— WORK TO COMPLETE —
Repeat every line of the data exactly; no picture belongs in the copy.

— SOURCE MATERIAL —

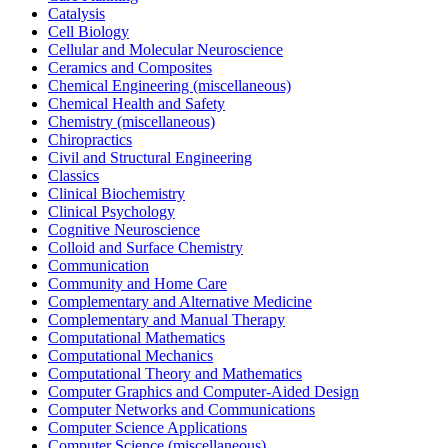
Catalysis
Cell Biology
Cellular and Molecular Neuroscience
Ceramics and Composites
Chemical Engineering (miscellaneous)
Chemical Health and Safety
Chemistry (miscellaneous)
Chiropractics
Civil and Structural Engineering
Classics
Clinical Biochemistry
Clinical Psychology
Cognitive Neuroscience
Colloid and Surface Chemistry
Communication
Community and Home Care
Complementary and Alternative Medicine
Complementary and Manual Therapy
Computational Mathematics
Computational Mechanics
Computational Theory and Mathematics
Computer Graphics and Computer-Aided Design
Computer Networks and Communications
Computer Science Applications
Computer Science (miscellaneous)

— SOLUTION —
Catalysis
Cell Biology
Cellular and Molecular Neuroscience
Ceramics and Composites
Chemical Engineering (miscellaneous)
Chemical Health and Safety
Chemistry (miscellaneous)
Chiropractics
Civil and Structural Engineering
Classics
Clinical Biochemistry
Clinical Psychology
Cognitive Neuroscience
Colloid and Surface Chemistry
Communication
Community and Home Care
Complementary and Alternative Medicine
Complementary and Manual Therapy
Computational Mathematics
Computational Mechanics
Computational Theory and Mathematics
Computer Graphics and Computer-Aided Design
Computer Networks and Communications
Computer Science Applications
Computer Science (miscellaneous)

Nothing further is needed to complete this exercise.